• Problem details
Set the entries down once more, exactly as they are worded.

• Supplied records

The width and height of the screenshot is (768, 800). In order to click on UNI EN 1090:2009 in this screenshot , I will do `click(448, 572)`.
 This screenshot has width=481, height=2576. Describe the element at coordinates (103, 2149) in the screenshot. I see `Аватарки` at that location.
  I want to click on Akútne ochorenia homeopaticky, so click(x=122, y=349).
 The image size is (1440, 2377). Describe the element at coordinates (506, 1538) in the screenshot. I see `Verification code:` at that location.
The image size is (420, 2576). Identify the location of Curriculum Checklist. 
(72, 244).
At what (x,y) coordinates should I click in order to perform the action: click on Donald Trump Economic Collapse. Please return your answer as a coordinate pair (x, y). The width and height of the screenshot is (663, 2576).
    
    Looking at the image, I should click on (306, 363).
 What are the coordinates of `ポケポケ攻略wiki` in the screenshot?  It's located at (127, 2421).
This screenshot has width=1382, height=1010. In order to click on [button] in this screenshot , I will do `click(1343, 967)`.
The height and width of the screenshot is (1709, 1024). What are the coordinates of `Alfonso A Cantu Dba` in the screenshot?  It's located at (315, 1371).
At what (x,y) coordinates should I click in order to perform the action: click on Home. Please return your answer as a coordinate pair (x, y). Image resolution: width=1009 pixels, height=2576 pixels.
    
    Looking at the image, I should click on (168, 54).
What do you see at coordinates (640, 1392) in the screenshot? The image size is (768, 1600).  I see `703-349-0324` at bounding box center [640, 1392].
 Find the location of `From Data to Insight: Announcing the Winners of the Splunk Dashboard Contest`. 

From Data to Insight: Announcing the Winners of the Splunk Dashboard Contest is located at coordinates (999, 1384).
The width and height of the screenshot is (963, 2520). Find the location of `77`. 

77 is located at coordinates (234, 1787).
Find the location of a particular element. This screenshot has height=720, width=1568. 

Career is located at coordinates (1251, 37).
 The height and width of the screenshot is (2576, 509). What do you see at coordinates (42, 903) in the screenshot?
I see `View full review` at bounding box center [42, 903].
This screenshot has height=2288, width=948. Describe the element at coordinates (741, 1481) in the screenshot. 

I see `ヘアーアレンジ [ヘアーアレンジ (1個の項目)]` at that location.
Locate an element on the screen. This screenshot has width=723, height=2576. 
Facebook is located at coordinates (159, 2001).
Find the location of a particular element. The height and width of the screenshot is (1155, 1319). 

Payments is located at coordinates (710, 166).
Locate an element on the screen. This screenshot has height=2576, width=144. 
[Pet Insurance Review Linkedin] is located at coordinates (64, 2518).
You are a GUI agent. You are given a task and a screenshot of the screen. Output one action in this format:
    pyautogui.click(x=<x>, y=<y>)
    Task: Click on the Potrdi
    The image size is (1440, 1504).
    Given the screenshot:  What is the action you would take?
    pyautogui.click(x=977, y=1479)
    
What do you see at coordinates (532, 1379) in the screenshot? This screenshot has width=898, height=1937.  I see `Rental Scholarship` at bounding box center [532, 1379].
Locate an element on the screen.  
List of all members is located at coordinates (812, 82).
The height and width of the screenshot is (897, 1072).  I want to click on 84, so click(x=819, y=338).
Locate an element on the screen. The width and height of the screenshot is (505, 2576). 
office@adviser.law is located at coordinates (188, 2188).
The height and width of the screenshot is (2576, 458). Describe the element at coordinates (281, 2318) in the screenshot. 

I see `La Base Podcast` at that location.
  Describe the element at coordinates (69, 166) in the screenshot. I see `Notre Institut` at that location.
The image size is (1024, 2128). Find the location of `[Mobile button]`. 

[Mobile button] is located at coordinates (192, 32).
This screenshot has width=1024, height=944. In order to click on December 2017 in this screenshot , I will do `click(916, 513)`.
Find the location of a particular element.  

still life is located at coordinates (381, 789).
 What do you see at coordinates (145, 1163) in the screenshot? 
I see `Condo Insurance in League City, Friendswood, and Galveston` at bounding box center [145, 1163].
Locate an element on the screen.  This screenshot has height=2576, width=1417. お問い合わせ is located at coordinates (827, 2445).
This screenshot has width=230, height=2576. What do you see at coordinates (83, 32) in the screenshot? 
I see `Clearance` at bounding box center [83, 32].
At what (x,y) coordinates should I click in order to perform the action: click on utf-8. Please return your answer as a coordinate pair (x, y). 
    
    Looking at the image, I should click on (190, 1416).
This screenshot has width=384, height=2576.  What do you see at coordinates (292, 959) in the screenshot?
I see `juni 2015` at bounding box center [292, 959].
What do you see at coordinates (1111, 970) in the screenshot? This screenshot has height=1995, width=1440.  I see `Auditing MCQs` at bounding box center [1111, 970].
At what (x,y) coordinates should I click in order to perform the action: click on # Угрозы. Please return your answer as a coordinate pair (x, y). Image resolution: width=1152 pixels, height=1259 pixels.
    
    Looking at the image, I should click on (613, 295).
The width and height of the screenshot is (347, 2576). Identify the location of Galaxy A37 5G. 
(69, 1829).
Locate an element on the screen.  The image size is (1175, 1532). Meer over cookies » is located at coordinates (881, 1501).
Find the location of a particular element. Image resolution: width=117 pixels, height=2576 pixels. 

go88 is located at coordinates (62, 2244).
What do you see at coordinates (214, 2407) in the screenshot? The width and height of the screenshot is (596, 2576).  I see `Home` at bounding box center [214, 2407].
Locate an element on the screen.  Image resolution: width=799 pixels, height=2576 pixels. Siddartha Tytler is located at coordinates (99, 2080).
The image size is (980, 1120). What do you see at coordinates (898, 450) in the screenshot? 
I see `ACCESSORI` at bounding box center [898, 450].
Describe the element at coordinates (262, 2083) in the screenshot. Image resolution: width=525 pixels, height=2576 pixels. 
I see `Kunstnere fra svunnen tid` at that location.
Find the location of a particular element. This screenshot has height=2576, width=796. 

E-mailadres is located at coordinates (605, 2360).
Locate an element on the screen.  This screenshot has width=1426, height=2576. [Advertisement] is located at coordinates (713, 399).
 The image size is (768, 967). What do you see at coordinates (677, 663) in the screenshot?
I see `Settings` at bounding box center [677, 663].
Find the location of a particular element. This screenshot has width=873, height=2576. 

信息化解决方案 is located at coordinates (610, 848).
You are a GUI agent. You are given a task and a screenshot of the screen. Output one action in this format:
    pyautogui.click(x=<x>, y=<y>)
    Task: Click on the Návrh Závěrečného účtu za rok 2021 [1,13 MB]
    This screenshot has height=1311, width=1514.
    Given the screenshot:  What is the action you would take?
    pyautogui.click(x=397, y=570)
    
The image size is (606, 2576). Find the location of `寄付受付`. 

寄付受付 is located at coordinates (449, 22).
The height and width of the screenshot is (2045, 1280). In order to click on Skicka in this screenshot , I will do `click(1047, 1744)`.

• Result
The width and height of the screenshot is (768, 800). In order to click on UNI EN 1090:2009 in this screenshot , I will do `click(448, 572)`.
 This screenshot has width=481, height=2576. Describe the element at coordinates (103, 2149) in the screenshot. I see `Аватарки` at that location.
  I want to click on Akútne ochorenia homeopaticky, so click(x=122, y=349).
 The image size is (1440, 2377). Describe the element at coordinates (506, 1538) in the screenshot. I see `Verification code:` at that location.
The image size is (420, 2576). Identify the location of Curriculum Checklist. 
(72, 244).
At what (x,y) coordinates should I click in order to perform the action: click on Donald Trump Economic Collapse. Please return your answer as a coordinate pair (x, y). The width and height of the screenshot is (663, 2576).
    
    Looking at the image, I should click on (306, 363).
 What are the coordinates of `ポケポケ攻略wiki` in the screenshot?  It's located at (127, 2421).
This screenshot has width=1382, height=1010. In order to click on [button] in this screenshot , I will do `click(1343, 967)`.
The height and width of the screenshot is (1709, 1024). What are the coordinates of `Alfonso A Cantu Dba` in the screenshot?  It's located at (315, 1371).
At what (x,y) coordinates should I click in order to perform the action: click on Home. Please return your answer as a coordinate pair (x, y). Image resolution: width=1009 pixels, height=2576 pixels.
    
    Looking at the image, I should click on (168, 54).
What do you see at coordinates (640, 1392) in the screenshot? The image size is (768, 1600).  I see `703-349-0324` at bounding box center [640, 1392].
 Find the location of `From Data to Insight: Announcing the Winners of the Splunk Dashboard Contest`. 

From Data to Insight: Announcing the Winners of the Splunk Dashboard Contest is located at coordinates (999, 1384).
The width and height of the screenshot is (963, 2520). Find the location of `77`. 

77 is located at coordinates (234, 1787).
Find the location of a particular element. This screenshot has height=720, width=1568. 

Career is located at coordinates (1251, 37).
 The height and width of the screenshot is (2576, 509). What do you see at coordinates (42, 903) in the screenshot?
I see `View full review` at bounding box center [42, 903].
This screenshot has height=2288, width=948. Describe the element at coordinates (741, 1481) in the screenshot. 

I see `ヘアーアレンジ [ヘアーアレンジ (1個の項目)]` at that location.
Locate an element on the screen. This screenshot has width=723, height=2576. 
Facebook is located at coordinates (159, 2001).
Find the location of a particular element. The height and width of the screenshot is (1155, 1319). 

Payments is located at coordinates (710, 166).
Locate an element on the screen. This screenshot has height=2576, width=144. 
[Pet Insurance Review Linkedin] is located at coordinates (64, 2518).
You are a GUI agent. You are given a task and a screenshot of the screen. Output one action in this format:
    pyautogui.click(x=<x>, y=<y>)
    Task: Click on the Potrdi
    The image size is (1440, 1504).
    Given the screenshot:  What is the action you would take?
    pyautogui.click(x=977, y=1479)
    
What do you see at coordinates (532, 1379) in the screenshot? This screenshot has width=898, height=1937.  I see `Rental Scholarship` at bounding box center [532, 1379].
Locate an element on the screen.  
List of all members is located at coordinates (812, 82).
The height and width of the screenshot is (897, 1072).  I want to click on 84, so click(x=819, y=338).
Locate an element on the screen. The width and height of the screenshot is (505, 2576). 
office@adviser.law is located at coordinates (188, 2188).
The height and width of the screenshot is (2576, 458). Describe the element at coordinates (281, 2318) in the screenshot. 

I see `La Base Podcast` at that location.
  Describe the element at coordinates (69, 166) in the screenshot. I see `Notre Institut` at that location.
The image size is (1024, 2128). Find the location of `[Mobile button]`. 

[Mobile button] is located at coordinates (192, 32).
This screenshot has width=1024, height=944. In order to click on December 2017 in this screenshot , I will do `click(916, 513)`.
Find the location of a particular element.  

still life is located at coordinates (381, 789).
 What do you see at coordinates (145, 1163) in the screenshot? 
I see `Condo Insurance in League City, Friendswood, and Galveston` at bounding box center [145, 1163].
Locate an element on the screen.  This screenshot has height=2576, width=1417. お問い合わせ is located at coordinates (827, 2445).
This screenshot has width=230, height=2576. What do you see at coordinates (83, 32) in the screenshot? 
I see `Clearance` at bounding box center [83, 32].
At what (x,y) coordinates should I click in order to perform the action: click on utf-8. Please return your answer as a coordinate pair (x, y). 
    
    Looking at the image, I should click on (190, 1416).
This screenshot has width=384, height=2576.  What do you see at coordinates (292, 959) in the screenshot?
I see `juni 2015` at bounding box center [292, 959].
What do you see at coordinates (1111, 970) in the screenshot? This screenshot has height=1995, width=1440.  I see `Auditing MCQs` at bounding box center [1111, 970].
At what (x,y) coordinates should I click in order to perform the action: click on # Угрозы. Please return your answer as a coordinate pair (x, y). Image resolution: width=1152 pixels, height=1259 pixels.
    
    Looking at the image, I should click on (613, 295).
The width and height of the screenshot is (347, 2576). Identify the location of Galaxy A37 5G. 
(69, 1829).
Locate an element on the screen.  The image size is (1175, 1532). Meer over cookies » is located at coordinates (881, 1501).
Find the location of a particular element. Image resolution: width=117 pixels, height=2576 pixels. 

go88 is located at coordinates (62, 2244).
What do you see at coordinates (214, 2407) in the screenshot? The width and height of the screenshot is (596, 2576).  I see `Home` at bounding box center [214, 2407].
Locate an element on the screen.  Image resolution: width=799 pixels, height=2576 pixels. Siddartha Tytler is located at coordinates (99, 2080).
The image size is (980, 1120). What do you see at coordinates (898, 450) in the screenshot? 
I see `ACCESSORI` at bounding box center [898, 450].
Describe the element at coordinates (262, 2083) in the screenshot. Image resolution: width=525 pixels, height=2576 pixels. 
I see `Kunstnere fra svunnen tid` at that location.
Find the location of a particular element. This screenshot has height=2576, width=796. 

E-mailadres is located at coordinates (605, 2360).
Locate an element on the screen.  This screenshot has width=1426, height=2576. [Advertisement] is located at coordinates (713, 399).
 The image size is (768, 967). What do you see at coordinates (677, 663) in the screenshot?
I see `Settings` at bounding box center [677, 663].
Find the location of a particular element. This screenshot has width=873, height=2576. 

信息化解决方案 is located at coordinates (610, 848).
You are a GUI agent. You are given a task and a screenshot of the screen. Output one action in this format:
    pyautogui.click(x=<x>, y=<y>)
    Task: Click on the Návrh Závěrečného účtu za rok 2021 [1,13 MB]
    This screenshot has height=1311, width=1514.
    Given the screenshot:  What is the action you would take?
    pyautogui.click(x=397, y=570)
    
The image size is (606, 2576). Find the location of `寄付受付`. 

寄付受付 is located at coordinates (449, 22).
The height and width of the screenshot is (2045, 1280). In order to click on Skicka in this screenshot , I will do `click(1047, 1744)`.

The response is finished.